Exact copies of all the records are to be output.

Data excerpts
:::

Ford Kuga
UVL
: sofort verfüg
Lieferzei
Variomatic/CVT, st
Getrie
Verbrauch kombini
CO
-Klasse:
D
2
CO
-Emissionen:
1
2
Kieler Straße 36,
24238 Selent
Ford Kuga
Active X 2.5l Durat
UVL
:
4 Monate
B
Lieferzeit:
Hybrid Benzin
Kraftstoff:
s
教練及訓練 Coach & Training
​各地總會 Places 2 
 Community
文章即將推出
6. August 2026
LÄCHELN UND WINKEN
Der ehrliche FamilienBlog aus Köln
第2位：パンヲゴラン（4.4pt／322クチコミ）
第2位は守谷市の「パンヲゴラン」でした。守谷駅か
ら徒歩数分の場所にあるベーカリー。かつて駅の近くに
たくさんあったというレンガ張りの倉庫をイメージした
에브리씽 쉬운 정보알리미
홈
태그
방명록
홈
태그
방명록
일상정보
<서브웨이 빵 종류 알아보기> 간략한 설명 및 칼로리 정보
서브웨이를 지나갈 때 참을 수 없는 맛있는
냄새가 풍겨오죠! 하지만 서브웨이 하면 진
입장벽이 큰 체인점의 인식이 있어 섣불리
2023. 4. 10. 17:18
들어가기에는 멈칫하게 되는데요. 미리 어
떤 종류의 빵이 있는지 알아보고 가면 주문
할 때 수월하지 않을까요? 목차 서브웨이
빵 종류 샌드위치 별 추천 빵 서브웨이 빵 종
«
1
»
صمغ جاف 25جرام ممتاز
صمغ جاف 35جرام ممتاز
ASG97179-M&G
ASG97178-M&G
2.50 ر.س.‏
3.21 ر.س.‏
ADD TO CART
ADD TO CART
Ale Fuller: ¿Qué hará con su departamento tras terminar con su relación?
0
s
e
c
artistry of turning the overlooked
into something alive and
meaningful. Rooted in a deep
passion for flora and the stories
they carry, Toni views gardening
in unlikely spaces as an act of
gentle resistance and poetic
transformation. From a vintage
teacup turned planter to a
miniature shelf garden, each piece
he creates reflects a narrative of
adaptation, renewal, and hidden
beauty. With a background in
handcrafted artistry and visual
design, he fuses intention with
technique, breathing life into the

:::

◆ RESULT:
Ford Kuga
UVL
: sofort verfüg
Lieferzei
Variomatic/CVT, st
Getrie
Verbrauch kombini
CO
-Klasse:
D
2
CO
-Emissionen:
1
2
Kieler Straße 36,
24238 Selent
Ford Kuga
Active X 2.5l Durat
UVL
:
4 Monate
B
Lieferzeit:
Hybrid Benzin
Kraftstoff:
s
教練及訓練 Coach & Training
​各地總會 Places 2 
 Community
文章即將推出
6. August 2026
LÄCHELN UND WINKEN
Der ehrliche FamilienBlog aus Köln
第2位：パンヲゴラン（4.4pt／322クチコミ）
第2位は守谷市の「パンヲゴラン」でした。守谷駅か
ら徒歩数分の場所にあるベーカリー。かつて駅の近くに
たくさんあったというレンガ張りの倉庫をイメージした
에브리씽 쉬운 정보알리미
홈
태그
방명록
홈
태그
방명록
일상정보
<서브웨이 빵 종류 알아보기> 간략한 설명 및 칼로리 정보
서브웨이를 지나갈 때 참을 수 없는 맛있는
냄새가 풍겨오죠! 하지만 서브웨이 하면 진
입장벽이 큰 체인점의 인식이 있어 섣불리
2023. 4. 10. 17:18
들어가기에는 멈칫하게 되는데요. 미리 어
떤 종류의 빵이 있는지 알아보고 가면 주문
할 때 수월하지 않을까요? 목차 서브웨이
빵 종류 샌드위치 별 추천 빵 서브웨이 빵 종
«
1
»
صمغ جاف 25جرام ممتاز
صمغ جاف 35جرام ممتاز
ASG97179-M&G
ASG97178-M&G
2.50 ر.س.‏
3.21 ر.س.‏
ADD TO CART
ADD TO CART
Ale Fuller: ¿Qué hará con su departamento tras terminar con su relación?
0
s
e
c
artistry of turning the overlooked
into something alive and
meaningful. Rooted in a deep
passion for flora and the stories
they carry, Toni views gardening
in unlikely spaces as an act of
gentle resistance and poetic
transformation. From a vintage
teacup turned planter to a
miniature shelf garden, each piece
he creates reflects a narrative of
adaptation, renewal, and hidden
beauty. With a background in
handcrafted artistry and visual
design, he fuses intention with
technique, breathing life into the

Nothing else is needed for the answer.